Once a month, he met with individual citizens, many from lower-income neighborhoods, and pledged to wield his "strong mayor" powers to address their grievances, including zoning problems, barking dogs and questionable police practices.

He also had big, if unrealistic, dreams: a binational Olympic Games with Tijuana; city buildings converted to solar power; a waterfront dedicated not to tourist hotels but to providing middle-class blue-collar jobs. Many of his larger plans were undercut by lack of time or a lack of follow-through when the rhetoric of campaigning gave way to the hard grind of governing.

He promised to fight hotel chains to force them to raise the pay of maids and bellhops. City Council President Todd Gloria, whose mother was a hotel maid, hoped to join Filner in that effort, but Filner's abrasive, dismissive behavior drove a wedge between the two. Now Gloria is acting mayor until a successor is elected.

All of Filner's plans came crashing down with a swiftness that has no precedent even in a city accustomed to political turmoil.

The events that forced Roger Hedgecock's ouster as mayor in 1985 took more than a year and a half to play out. The controversy that led to Dick Murphy's decision in 2005 to resign had simmered for a year.

But for Filner, it was six weeks from the first allegation of sexual harassment to the negotiated deal with the City Council to trade his resignation in exchange for the city picking up the bill for his legal defense in a lawsuit filed by a former staff member.

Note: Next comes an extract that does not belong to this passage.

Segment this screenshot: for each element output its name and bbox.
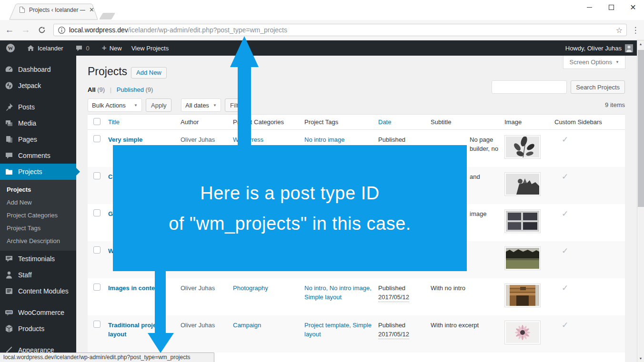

After the council's 7-0 vote Aug. 23 to accept the deal, council members took turns blasting Filner for his conduct toward women and for allegedly leading the government into paralysis and national scorn.

Councilwoman Marti Emerald, who had been one of the last to call for Filner to resign, took a different approach — saying that the forced resignation should not be cause for celebration. Filner's agenda for change, she said, should not be abandoned.

"While I believe the right decision has been made," said Emerald, a former television reporter, "I've known Bob Filner for 30 years and what a champion he has been."

When he was on the City Council, before being elected in 1992 to the U.S. House of Representatives, the city was still run by a city manager. Voters dumped that system in 2004. Filner was the second mayor to inherit authority over city departments and veto power over council actions.

"I don't have to ask anybody, no more city manager," he said after a few months in office. "I just can tell people to do things, and they get done."

To protect the seals, Filner had ordered a rope barrier, closure of the Children's Pool beach at night, and then installation of a 24-hour surveillance camera. The pro-seal faction was happy, but those who feel the beach belongs to people, not the seals, were not.

In June he cut through the bureaucratic/environmental stalemate that had allowed a build-up of guano on the rocks in La Jolla. He hired a firm to scrub the rocks. A second washing is due in weeks.

After the council approved the deal that included his resignation, Filner listed seal protection and guano cleanup among his achievements.